Turbulent models of ice giant internal dynamics: Dynamos, heat transfer, and zonal flows

The ice giant planets, Uranus and Neptune, have magnetic fields, atmospheric circulation patterns, and thermal emissions that are distinct from other planets in our Solar System. However, no self-consistent dynamical model has been able to reproduce all of these observations. We hypothesize that the dynamos and surface winds are dynamically coupled and argue that their characteristics are a consequence of three-dimensional turbulence that may be excited in planetary-scale water layers. Here we present dynamo models with thick and thin spherical shell geometries consistent with the range of possible internal structures of Uranus and Neptune. The style of convection is chosen a priori to yield small-scale and disorganized turbulence. In agreement with ice giant observations, both simulations (i) generate multipolar magnetic fields by fluctuating dynamo action, (ii) produce zonal jets with retrograde flow at the equator through angular momentum mixing, and (iii) predict local equatorial peaks in internal heat fluxes due to equatorial upwellings induced primarily by Hadley-like circulation cells. Thus, we argue that three-dimensional convective turbulence can explain the first-order geophysical observations of the ice giants.

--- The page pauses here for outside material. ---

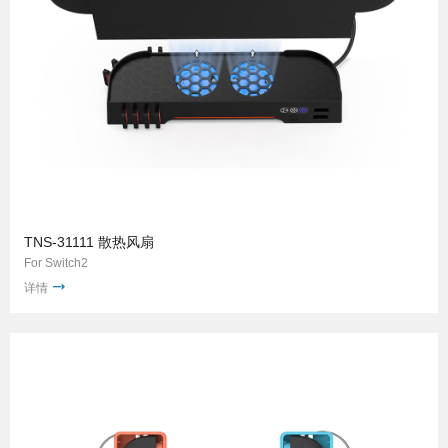
TNS-31111 散热风扇
For Switch2
详情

► We simulate planetary dynamos driven by turbulent, poorly organized convection.
► Our models generate multipolar magnetic fields by fluctuating dynamo action.
► We predict local equatorial peaks in internal heat fluxes of both Uranus and Neptune.
► Three-jet zonal flows result from absolute angular momentum mixing in our models.
► Weakly constrained turbulence may be important for generating ice giant-style dynamics.